ENTRIES PROVIDED below:

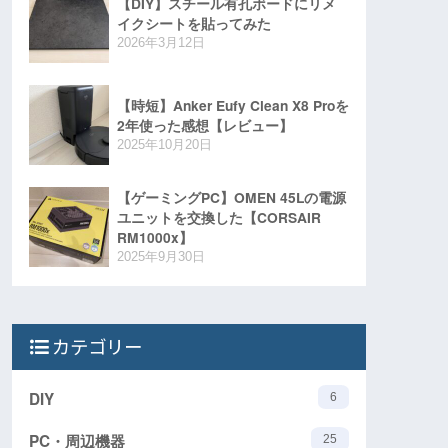
【DIY】スチール有孔ボードにリメ
イクシートを貼ってみた
2026年3月12日
【時短】Anker Eufy Clean X8 Proを
2年使った感想【レビュー】
2025年10月20日
【ゲーミングPC】OMEN 45Lの電源
ユニットを交換した【CORSAIR
RM1000x】
2025年9月30日
カテゴリー
DIY
6
PC・周辺機器
25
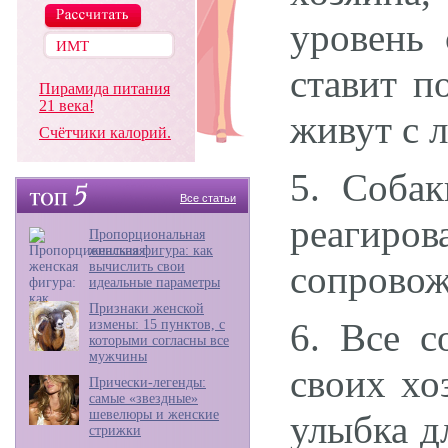
уровень 
ставит п
Пирамида питания
21 века!
живут с 
Счётчики калорий.
5. Соба
Все статьи
реагиров
Пропорциональная
женская фигура: как
сопровож
вычислить свои
идеальные параметры
Признаки женской
6. Все с
измены: 15 пунктов, с
которыми согласны все
мужчины
своих хо
Прически-легенды:
самые «звездные»
шевелюры и женские
улыбка д
стрижки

End of ENTRIES PROVIDED.

## WHAT YOU ARE ASKED TO DO
Copy out exactly the lines running from the line with "женская фигура: как" to the end of the records, inclusive.

## OUTPUT FOR THIS TASK
женская фигура: как
сопровож
вычислить свои
идеальные параметры
Признаки женской
6. Все с
измены: 15 пунктов, с
которыми согласны все
мужчины
своих хо
Прически-легенды:
самые «звездные»
шевелюры и женские
улыбка д
стрижки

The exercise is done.